Dans le cas de la visite du Président de la République française, les annonces comme celle de l’ouverture d’une nouvelle ambassade de France aux Samoa, renforcent non seulement le réseau diplomatique de la France, mais aussi celui de l’Union européenne.
Dans le même esprit, l’ouverture d’une nouvelle ambassade d’Allemagne aux Fidji contribue également au renforcement de la présence diplomatique allemande et européenne dans le Pacifique. A cet égard, il est dommage qu’un problème d’avion ait empêché la ministre allemande des affaires étrangères de se rendre aux Fidji pour l’occasion.
Vous partez désormais pour Jakarta en Indonésie, plus précisément au sein de l’ASEAN. Quelles seront vos nouvelles missions ? Finalement, vous restez dans cette région indopacifique …
Après 6 ans dans le Pacifique, comme ambassadeur de France puis de l’Union européenne aux Fidji, je poursuis mon engagement européen comme ambassadeur de l’Union européenne auprès de l’ASEAN, association des nations d’Asie du Sud-Est, basée à Jakarta en Indonésie.

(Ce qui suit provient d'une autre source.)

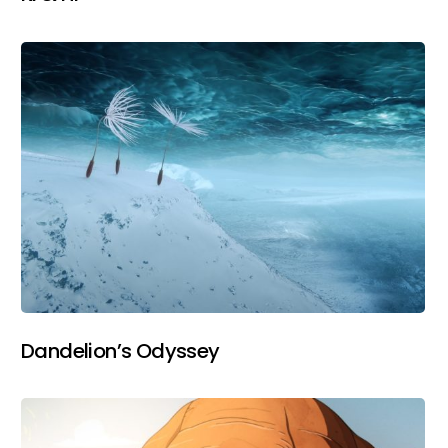
Dandelion’s Odyssey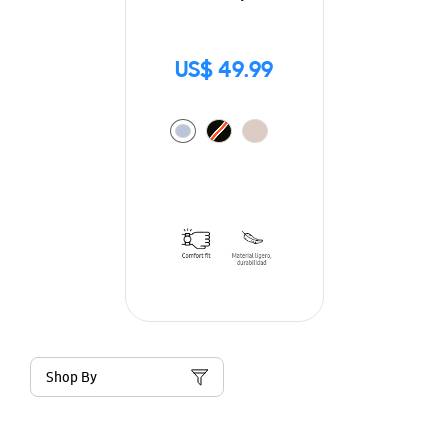
US$ 49.99
Shop By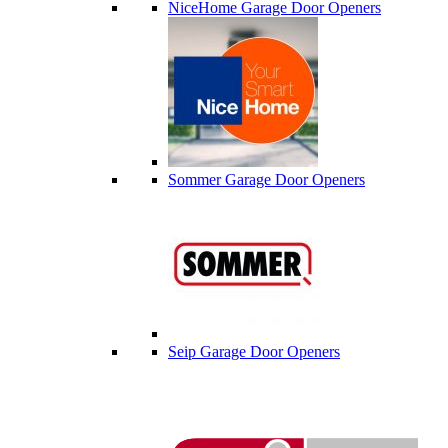
NiceHome Garage Door Openers
Sommer Garage Door Openers
Seip Garage Door Openers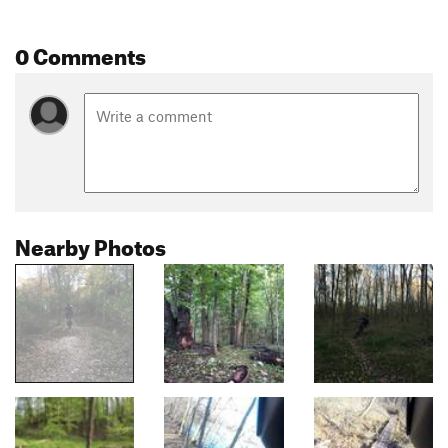
0 Comments
Nearby Photos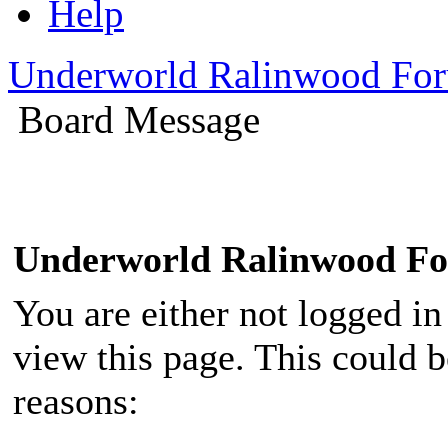
Help
Underworld Ralinwood Fo
Board Message
Underworld Ralinwood F
You are either not logged in
view this page. This could 
reasons: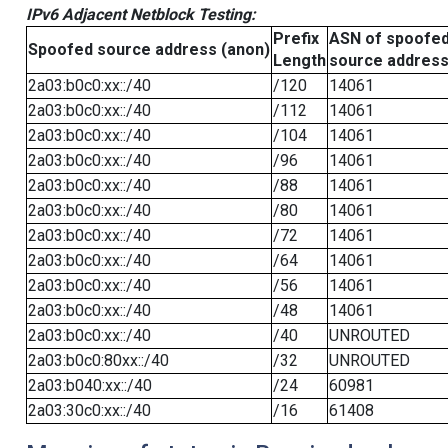
IPv6 Adjacent Netblock Testing:
Prefix
ASN of spoofe
Spoofed source address (anon)
Length
source addres
2a03:b0c0:xx::/40
/120
14061
2a03:b0c0:xx::/40
/112
14061
2a03:b0c0:xx::/40
/104
14061
2a03:b0c0:xx::/40
/96
14061
2a03:b0c0:xx::/40
/88
14061
2a03:b0c0:xx::/40
/80
14061
2a03:b0c0:xx::/40
/72
14061
2a03:b0c0:xx::/40
/64
14061
2a03:b0c0:xx::/40
/56
14061
2a03:b0c0:xx::/40
/48
14061
2a03:b0c0:xx::/40
/40
UNROUTED
2a03:b0c0:80xx::/40
/32
UNROUTED
2a03:b040:xx::/40
/24
60981
2a03:30c0:xx::/40
/16
61408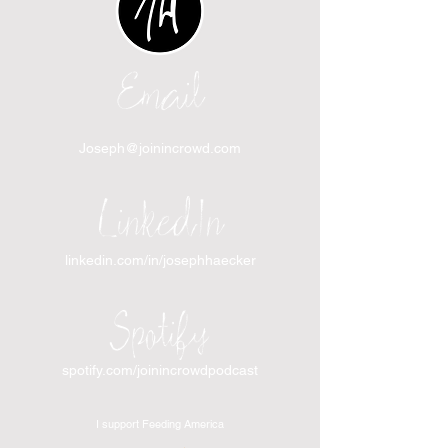
Email
Joseph@joinincrowd.com
LinkedIn
linkedin.com/in/josephhaecker
Spotify
spotify.com/joinincrowdpodcast
I support Feeding America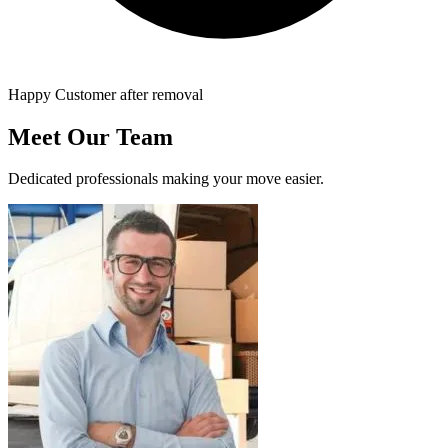
Happy Customer after removal
Meet Our Team
Dedicated professionals making your move easier.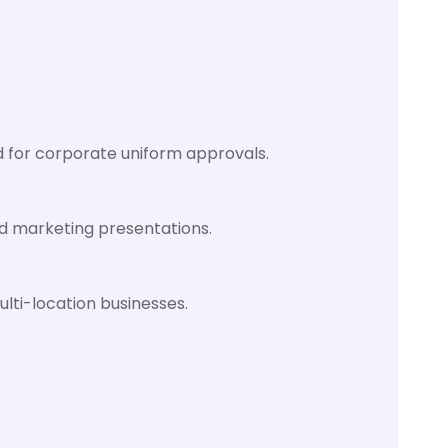
d for corporate uniform approvals.
nd marketing presentations.
lti-location businesses.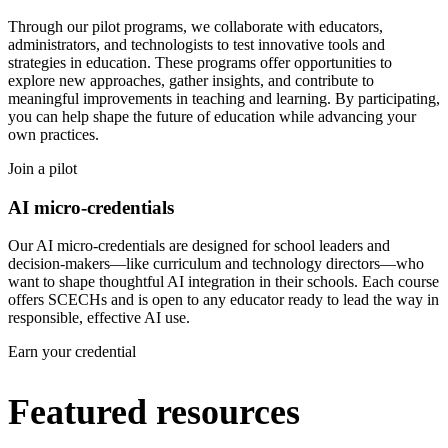
Through our pilot programs, we collaborate with educators,
administrators, and technologists to test innovative tools and
strategies in education. These programs offer opportunities to
explore new approaches, gather insights, and contribute to
meaningful improvements in teaching and learning. By participating,
you can help shape the future of education while advancing your
own practices.
Join a pilot
AI micro-credentials
Our AI micro-credentials are designed for school leaders and
decision-makers—like curriculum and technology directors—who
want to shape thoughtful AI integration in their schools. Each course
offers SCECHs and is open to any educator ready to lead the way in
responsible, effective AI use.
Earn your credential
Featured resources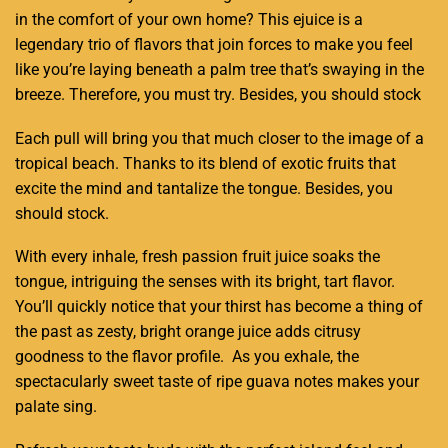
in the comfort of your own home? This ejuice is a
legendary trio of flavors that join forces to make you feel
like you’re laying beneath a palm tree that’s swaying in the
breeze. Therefore, you must try. Besides, you should stock
Each pull will bring you that much closer to the image of a
tropical beach. Thanks to its blend of exotic fruits that
excite the mind and tantalize the tongue. Besides, you
should stock.
With every inhale, fresh passion fruit juice soaks the
tongue, intriguing the senses with its bright, tart flavor.
You’ll quickly notice that your thirst has become a thing of
the past as zesty, bright orange juice adds citrusy
goodness to the flavor profile. As you exhale, the
spectacularly sweet taste of ripe guava notes makes your
palate sing
.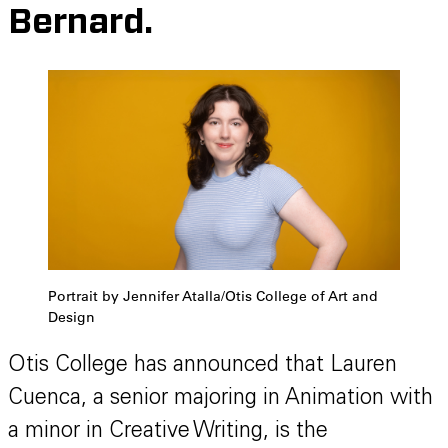
Bernard.
Portrait by Jennifer Atalla/Otis College of Art and
Design
Otis College has announced that Lauren
Cuenca, a senior majoring in Animation with
a minor in Creative Writing, is the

Ma future mission est de poursuivre le développement des relations de région à région entre l’Union européenne et l’ASEAN, qui comptent parmi les exemples les plus réussis d’intégration régionale. Ces relations s’appuient sur le sommet Union européenne - ASEAN de décembre 2022. C’est donc un bon moment pour ce nouveau défi professionnel, dans la continuité de ma mission dans le Pacifique, mais avec un autre point de vue.